Dysfunction usually happens when we react instead of intentionally act. Unless we work at relating to each other as adult to adult, we typically react based on whatever role we’re stuck in from our families of origin. Acting as adults is our true role and the goal for when we leave behind the drama of the triangle.

In Psychology Today’s article “The Relationship Triangle,” the author tells how marriage partners run amuck around the triangle and how they trade off their parts although each one has a primary destructive role. The triangle can just as easily exist in a big family, a friendship, a school (I saw it happen at the elementary school where I taught), a small business, or a large corporation.

The Drama Triangle includes a persecutor, a rescuer, and a victim. I’m using the pronoun “he” to keep the portrayals easy to read.

The Persecutor says, “What’s your problem?” He accuses, attacks, and acts out because of his anger and frustration. Sometimes he’s simply pointing out to the family that there is a problem, one they don’t want to talk about, and then becomes the problem himself. The persecutor needs a victim to take out his emotions on and a rescuer to absorb more of his negativity.

The Rescuer says, “I’ll save you.” He controls by doing good works for the victim, which turns out okay as long as the victim follows the rescuer’s instructions and the rescuer doesn’t tire of enabling – doing for the victim what he can and should do for himself.
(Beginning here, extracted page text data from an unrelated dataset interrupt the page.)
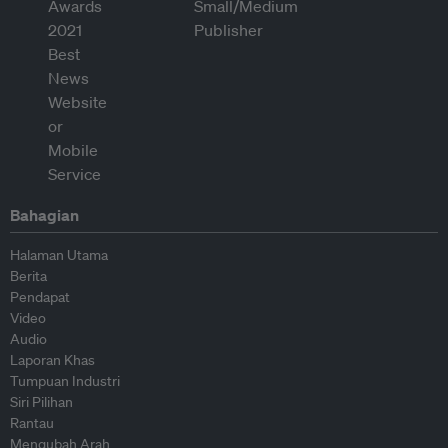
Bahagian
Halaman Utama
Berita
Pendapat
Video
Audio
Laporan Khas
Tumpuan Industri
Siri Pilihan
Rantau
Mengubah Arah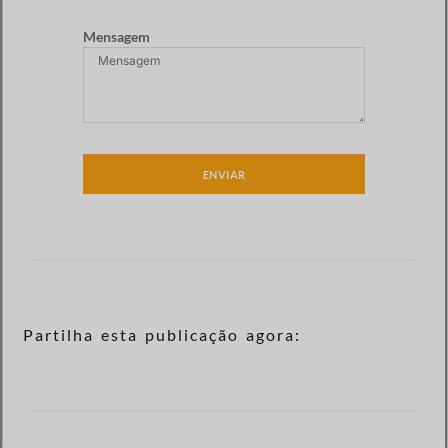
Mensagem
ENVIAR
Partilha esta publicação agora: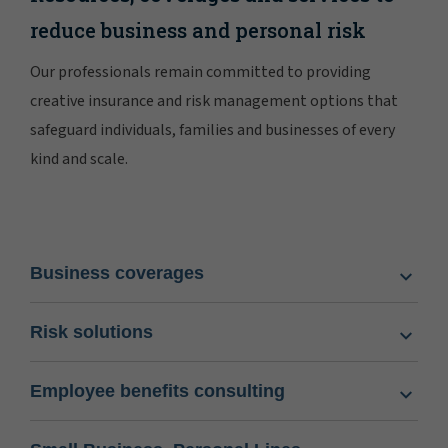
reduce business and personal risk
Our professionals remain committed to providing
creative insurance and risk management options that
safeguard individuals, families and businesses of every
kind and scale.
Business coverages
Risk solutions
Employee benefits consulting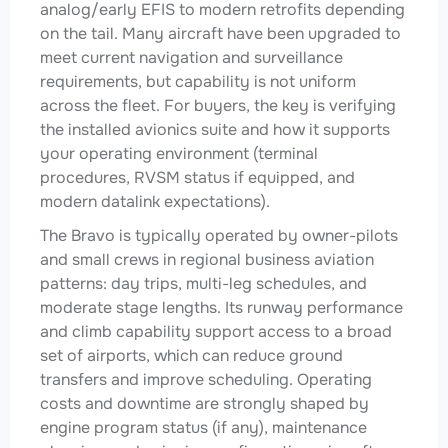
analog/early EFIS to modern retrofits depending
on the tail. Many aircraft have been upgraded to
meet current navigation and surveillance
requirements, but capability is not uniform
across the fleet. For buyers, the key is verifying
the installed avionics suite and how it supports
your operating environment (terminal
procedures, RVSM status if equipped, and
modern datalink expectations).
The Bravo is typically operated by owner-pilots
and small crews in regional business aviation
patterns: day trips, multi-leg schedules, and
moderate stage lengths. Its runway performance
and climb capability support access to a broad
set of airports, which can reduce ground
transfers and improve scheduling. Operating
costs and downtime are strongly shaped by
engine program status (if any), maintenance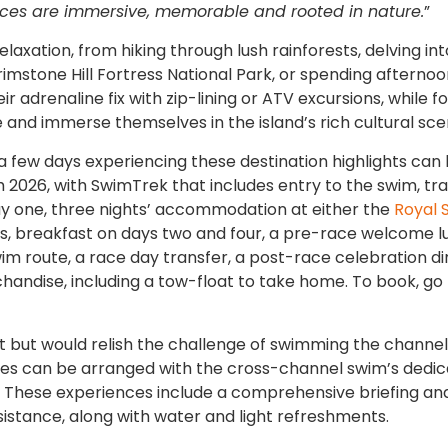
ences are immersive, memorable and rooted in nature.
”​​​​​​
elaxation, from hiking through lush rainforests, delving int
rimstone Hill Fortress National Park, or spending afterno
r adrenaline fix with zip-lining or ATV excursions, while f
 and immerse themselves in the island’s rich cultural sce
 a few days experiencing these destination highlights can
 2026, with SwimTrek that includes entry to the swim, tr
 day one, three nights’ accommodation at either the
Royal S
tts, breakfast on days two and four, a pre-race welcome l
im route, a race day transfer, a post-race celebration d
chandise, including a tow-float to take home. To book, go
but would relish the challenge of swimming the channel
nces can be arranged with the cross-channel swim’s dedi
td. These experiences include a comprehensive briefing a
sistance, along with water and light refreshments.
The rescuer needs a victim to save, as well as a persecutor from whom to save the victim.

The Victim says, “Poor me.” He is anxious, hurt, and helpless. He needs a persecutor to keep piling on the pain. That way, a rescuer can continue protecting and taking care of him.

I say, “Get off.” 

I recently read the article “The Three Faces of Victim – An Overview of the Drama Triangle” that stated no matter where you start on the triangle, you end up a victim. A friend pointed out how damaging it is to end up there when she said, “Victims never heal.”

No one gets better on the triangle. This explains why, at the counseling workshop, our lead counselor said, “Get off the triangle even though you’ll likely have to leave as a persecutor. People will condemn you for leaving – for being selfish, for not caring, and for not staying to help the victim. Leave anyway.”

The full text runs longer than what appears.